The meeting culminated in great presentation by Dr. Gražina Sviderskytė, who talked about the great narrative of Lituanica flight, when in 1933, two American-
Lithuanian pilots on their way to Lithuania crashed and died in Poland. The presenter discussed new methods used in her research and shared discoveries.

All earlier seminars were accompanied by book presentations or film screenings. This year
was no exception. We ended the seminar with a documentary film Remembering My Mother‘s Voice (2015) in a newly opened Movie Theater at the Library. The film is about a world-renowned opera singer American-Lithuanian Arnold Voketaitis. The documentary was presented by the director Agnė Marcinkevičiūtė.

 

Researching Post-War West and Post-Soviet East

Gintarė Venzlauskaitė at the National Library of Lithuania. Photo by Dalia Cidzikaitė

On March 6, a Ph.D. student from the University of Glasgow, Gintarė Venzlauskaitė, stopped at the National Library of Lithuania to talk about her research, entitled “From the post-war West to the post-Soviet East: manifestations of deportations, collective memory and experience of Lithuanian diaspora.” Recently, she came back from the United States where she interviewed 30 Lithuanian emigres, or so called DPs, people displaced at the end of World War II. Currently, Gintarė is finishing her Russian trip that has lasted for 2 months and stretched over 16 cities, towns and villages, making it 17,000 km-long. In Siberia, she has been collecting testimonies from Lithuanian survivors of massive deportations of the Stalin era.
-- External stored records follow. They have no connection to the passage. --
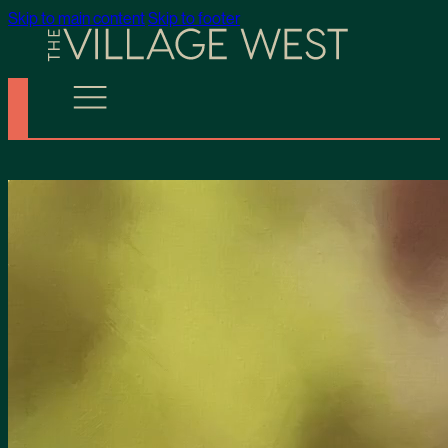
Skip to main content
Skip to footer
The Village West is Now 100% Sold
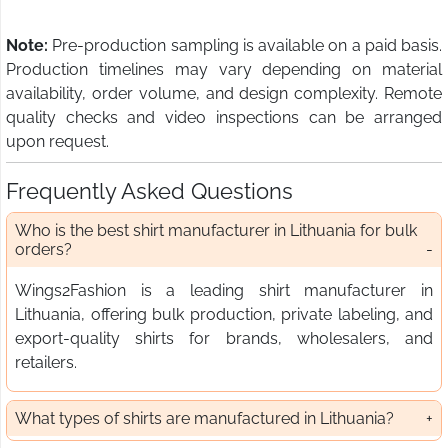
Note:
Pre-production sampling is available on a paid basis.
Production timelines may vary depending on material
availability, order volume, and design complexity. Remote
quality checks and video inspections can be arranged
upon request.
Frequently Asked Questions
Who is the best shirt manufacturer in Lithuania for bulk
orders?
Wings2Fashion is a leading shirt manufacturer in
Lithuania, offering bulk production, private labeling, and
export-quality shirts for brands, wholesalers, and
retailers.
What types of shirts are manufactured in Lithuania?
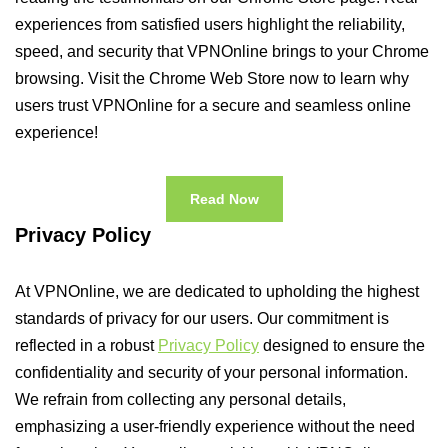
experiences from satisfied users highlight the reliability,
speed, and security that VPNOnline brings to your Chrome
browsing. Visit the Chrome Web Store now to learn why
users trust VPNOnline for a secure and seamless online
experience!
Read Now
Privacy Policy
At VPNOnline, we are dedicated to upholding the highest
standards of privacy for our users. Our commitment is
reflected in a robust
Privacy Policy
designed to ensure the
confidentiality and security of your personal information.
We refrain from collecting any personal details,
emphasizing a user-friendly experience without the need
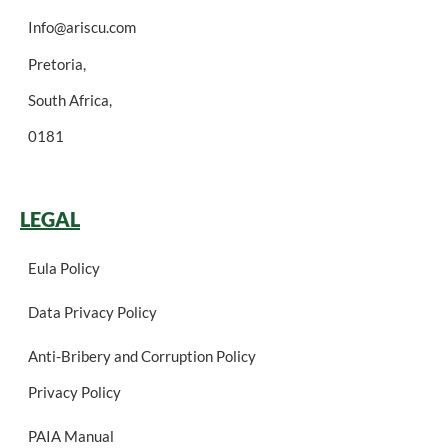
Info@ariscu.com
Pretoria,
South Africa,
0181
LEGAL
Eula Policy
Data Privacy Policy
Anti-Bribery and Corruption Policy
Privacy Policy
PAIA Manual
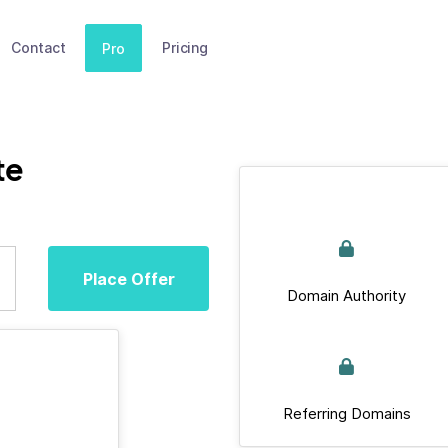
Contact
Pricing
Pro
te
Place Offer
Domain Authority
Referring Domains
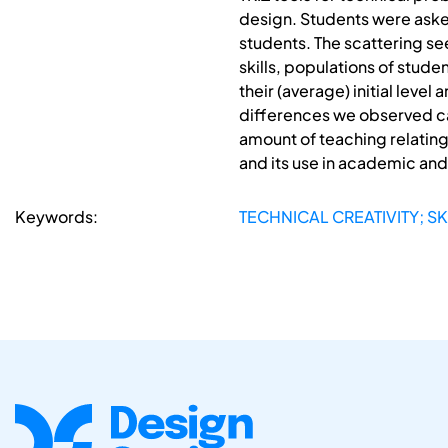
design. Students were asked
students. The scattering s
skills, populations of stud
their (average) initial level
differences we observed c
amount of teaching relating 
and its use in academic an
Keywords:
TECHNICAL CREATIVITY; SK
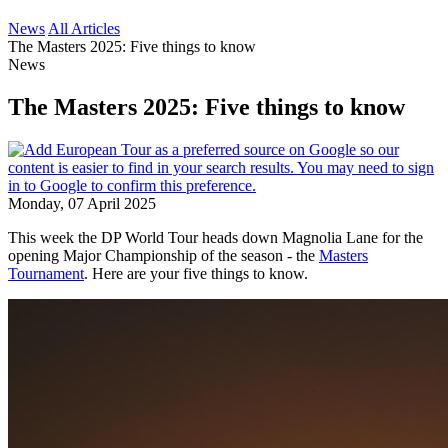
News
All Articles
The Masters 2025: Five things to know
News
The Masters 2025: Five things to know
Monday, 07 April 2025
This week the DP World Tour heads down Magnolia Lane for the
opening Major Championship of the season - the
Masters
Tournament
. Here are your five things to know.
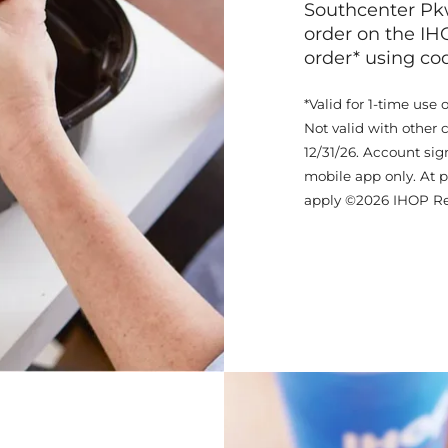
Southcenter Pkw
order on the IH
order* using c
*Valid for 1-time use 
Not valid with other 
12/31/26. Account sig
mobile app only. At p
apply ©2026 IHOP Re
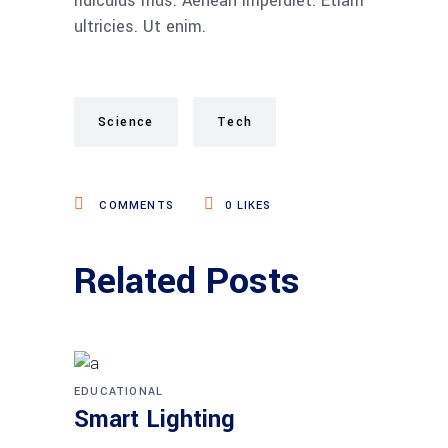
ridiculus mus. Aenean imperdiet. Etiam
ultricies. Ut enim.
Science
Tech
COMMENTS
0
LIKES
Related Posts
EDUCATIONAL
Smart Lighting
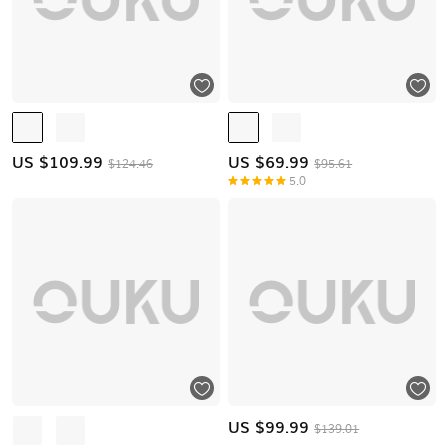
US $
109.99
US $
69.99
$124.46
$95.61
5.0
US $
99.99
$139.01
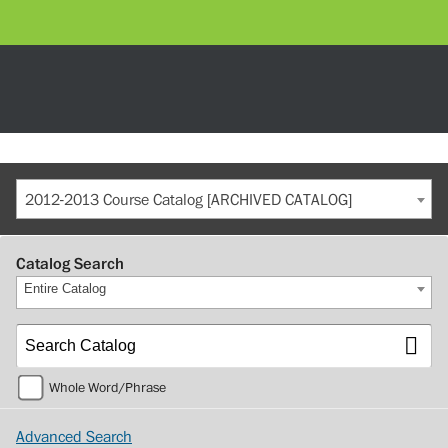
2012-2013 Course Catalog [ARCHIVED CATALOG]
Catalog Search
Entire Catalog
Whole Word/Phrase
Advanced Search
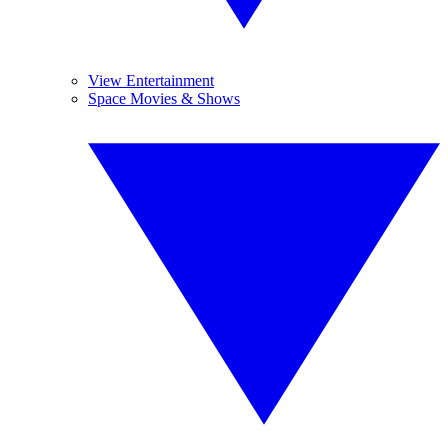
View Entertainment
Space Movies & Shows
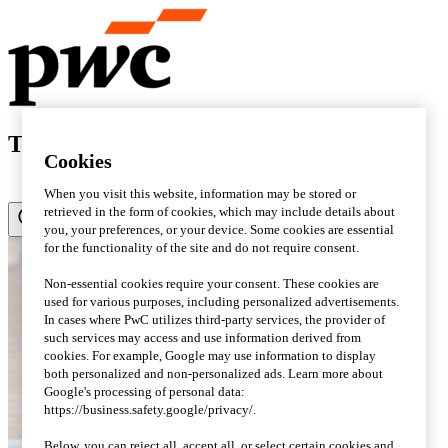
Tax matters - Sweden's tax blog
Cookies
When you visit this website, information may be stored or
retrieved in the form of cookies, which may include details about
you, your preferences, or your device. Some cookies are essential
for the functionality of the site and do not require consent.
Non-essential cookies require your consent. These cookies are
used for various purposes, including personalized advertisements.
In cases where PwC utilizes third-party services, the provider of
such services may access and use information derived from
cookies. For example, Google may use information to display
both personalized and non-personalized ads. Learn more about
Google's processing of personal data:
https://business.safety.google/privacy/.
Below, you can reject all, accept all, or select certain cookies and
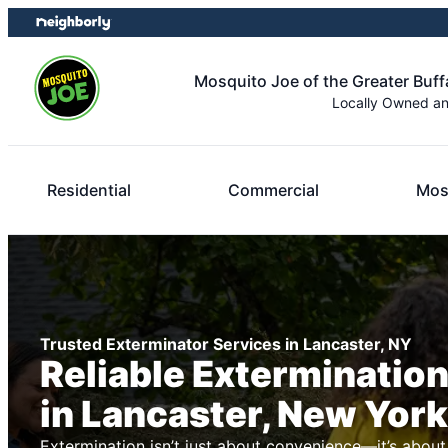
Skip
Skip
to
to
content
footer
Mosquito Joe of the Greater Buff
Locally Owned a
Residential
Commercial
Mos
Trusted Exterminator Services in Lancaster, NY
Reliable Exterminatio
in Lancaster, New York
Extermination isn’t just about convenience—it’s about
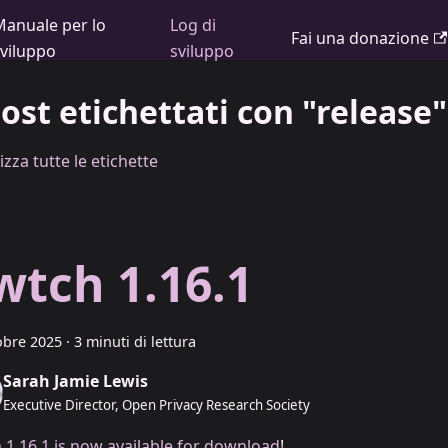
Manuale per lo
Log di
Fai una donazione
sviluppo
sviluppo
post etichettati con "release"
izza tutte le etichette
wtch 1.16.1
obre 2025
·
3 minuti di lettura
Sarah Jamie Lewis
Executive Director, Open Privacy Research Society
 1.16.1 is now available for download
!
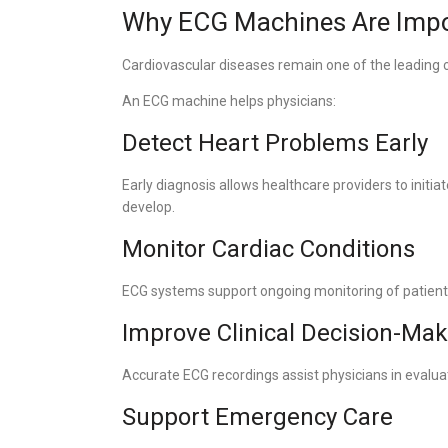
Why ECG Machines Are Impo
Cardiovascular diseases remain one of the leading 
An ECG machine helps physicians:
Detect Heart Problems Early
Early diagnosis allows healthcare providers to initi
develop.
Monitor Cardiac Conditions
ECG systems support ongoing monitoring of patient
Improve Clinical Decision-Ma
Accurate ECG recordings assist physicians in evalua
Support Emergency Care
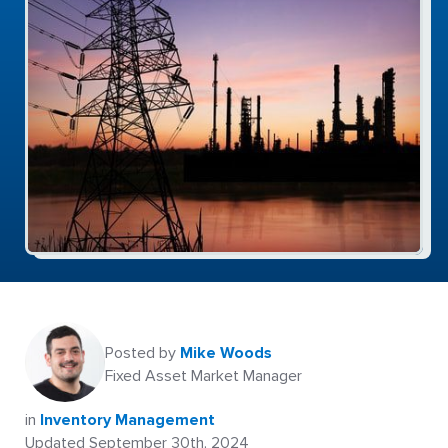
Posted by
Mike Woods
Fixed Asset Market Manager
in
Inventory Management
Updated September 30th, 2024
Photo Exhibition “Lithuanian Switzerland”

The chairman of the Lithuanian Community in Switzerland, Jūratė Caspersen, opened the exhibition.

On March 3, the National Library of Lithuania welcomed the traveling photo exhibition,“Lithuanian Switzerland,” organized by the Lithuanian Community in Switzerland. The chairman of the Lithuanian Community in Switzerland, Jūratė Caspersen, opened the exhibition.

The exhibition was created to celebrate the 100th anniversary of Lithuania’s statehood restoration. Since July 17th of last year, it has been traveling across Lithuania, visiting cities and towns, cultural centers, educational and scientific institutions, museums and libraries.

The photographs, shot by Swiss-Lithuanians, depict their life and activities, while fostering national identity, language, culture and traditions in Switzerland.

 Exhibition “Lithuanian Switzerland.”